Perhaps this is The Big Risk that people like myself have to take. Perhaps softening our hearts is the only way to live an authentic and fulfilling life. And perhaps that’s the way we’re meant to live.
It seems as though every social media website that you are a part of does a recap or annual report at the end of every December. WordPress just sent me my report, which was lovely and well put together. Facebook, on the other hand, just placed the photos that I’d posted that had the most likes. And most of those photos weren’t even of me or my loved ones, which was hilarious.
So, I’m going to do my own recap. It’s a bit of a “behind the scenes” post, since I didn’t really document these things here. Anyway, as promised, I’ve listed the highlights from this year – and there are a lot:
- I shared this blog with my friends
- I wrote blog posts every month this year
- I got the push to do the above from Anita Wing Lee, my coach who had helped me so much with my career and mindset towards money, success, happiness, and fulfillment
- I made more big purchases (such as the above) which have been worth it
- Learned how to do EFT/tapping, meditate, and do an intuition reading
- I had 3 jobs, all of which I at least really liked and helped me to grow
- Between the first job this year and the unfulfilling job from 2014, the gap was around 4 months of unemployment and uncertainty
- Between the first and second job this year was a nonexistent unemployment gap
- Between the second and third (current) job this year was a 2 week unemployment gap – such a difference!
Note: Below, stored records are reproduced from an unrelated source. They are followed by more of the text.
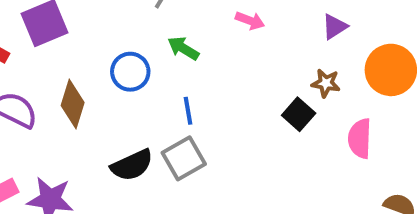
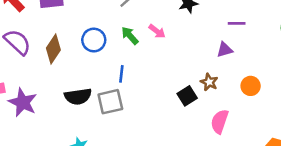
pink arrow: (250, 21) -> (157, 31), moved
orange circle: (391, 70) -> (251, 86), size x0.6

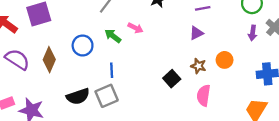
brown star: (209, 82) -> (198, 66), moved

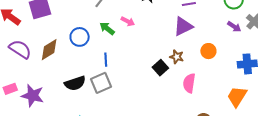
purple triangle: (196, 33) -> (183, 26), size x1.5
purple arrow: (253, 33) -> (234, 27), turned -64
brown diamond: (49, 60) -> (49, 50), turned 35
brown star: (198, 66) -> (177, 57), moved

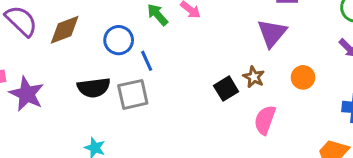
purple triangle: (183, 26) -> (272, 33), turned -35
blue circle: (80, 37) -> (119, 40), moved
blue line: (106, 60) -> (147, 61), turned -32

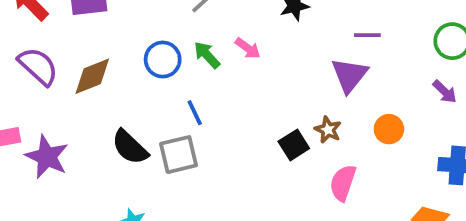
blue circle: (119, 40) -> (163, 60), moved
black semicircle: (94, 88) -> (130, 147), turned 52

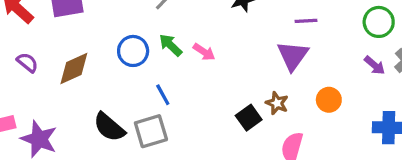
pink arrow: (248, 48) -> (204, 52), moved
purple semicircle: (38, 66) -> (27, 62), size x0.6

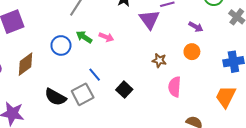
purple triangle: (293, 56) -> (149, 19), moved
purple arrow: (375, 65) -> (196, 27), moved
blue line: (163, 95) -> (95, 75), moved
black square: (249, 118) -> (124, 90), moved

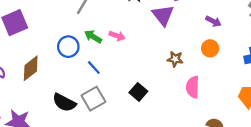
blue line: (95, 75) -> (94, 67), moved

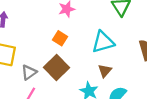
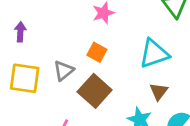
gray triangle: (29, 72) -> (64, 71), moved

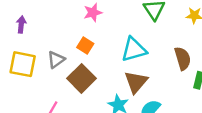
brown triangle: (159, 91) -> (136, 82), size x1.5

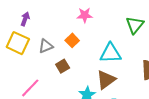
purple arrow: (21, 25) -> (25, 19), moved
brown square: (81, 78) -> (63, 66), size x0.6

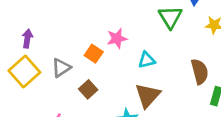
pink star: (85, 15) -> (117, 38), moved
yellow square: (18, 43) -> (24, 71), turned 35
cyan triangle: (111, 53) -> (147, 60), size x0.6

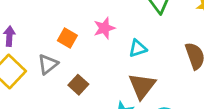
orange square: (94, 54) -> (67, 38), moved

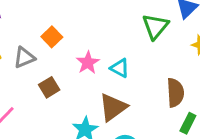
pink star: (104, 28) -> (88, 63), moved, turned -30
cyan triangle: (138, 48) -> (120, 68), turned 30

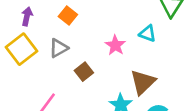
orange square: (52, 37) -> (68, 16), moved
cyan triangle: (120, 68) -> (148, 33), moved

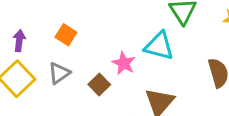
cyan triangle: (148, 33) -> (159, 46), size x1.5
brown square: (84, 72) -> (99, 84), moved

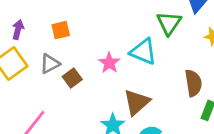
orange square: (66, 35) -> (61, 30), turned 36
brown square: (99, 84) -> (72, 78), moved

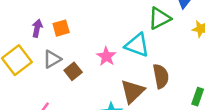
green triangle: (169, 23) -> (159, 18), turned 30
purple arrow: (18, 30) -> (37, 28), moved
brown semicircle: (193, 83) -> (161, 76), moved

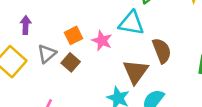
orange square: (61, 28) -> (73, 35), moved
- Did a lot of networking – calling, e-mailing, going to events
- Volunteered for a great organization for 6 months and met wonderful people
- Cooked dinner and did the laundry for my family for the first time
- Watched Potted Potter, The Sound of Cracking Bones, Once, and Kinky Boots
- Watched Good Will Hunting, The Fault in Our Stars, Ides of March, Big Hero 6, The Help, Midnight in Paris, Amélie, Into the Woods, The Artist, Romantics Anonymous, Django Unchained, the Star Wars series, Wet Hot American Summer, Jan Austen Book Club, Naruto: The Last, Age of Ultron for the first time
- Watched Pitch Perfect 2, Inside Out, Mockingjay Part 2, and The Force Awakens in the theatre
- Finished Parks and Recreation – 7 seasons of my favourite show. What an amazing workplace comedy that poked fun at politics but also emphasized the importance of being kind and working hard with people you love to do good
- Watched Agent Carter, another great TV show which I will be following
- Read some more books for the first time – not as much as last year, but still felt proud of myself
- Ran my first running race – a 5k
- Painted my nails and put on makeup more often, and overall made self-care more of a priority. This did wonders for my mental health and well-being
- Discovered James Bay, an incredible musician
- Continued with yoga, started running outside more often, and went to the chiropractor a few times
- Went to High Park, Glen Rouge, and Algonquin Park for the first time – beautiful places where I discovered my love of hiking
- Got home super late from a house party for the first time
- Went to a cousin’s wedding and cried. (First time crying at a wedding!)
- Actually dated!
- Got signed Avatar: The Last Airbender comics
- Happy and hopeful for my country’s leadership
So while Facebook didn’t really do a good job with capturing this year’s best moments, that’s okay. They can only do so much with the few photos I had posted. What matters is that 2015 was good to me, and I was in a good place in my life.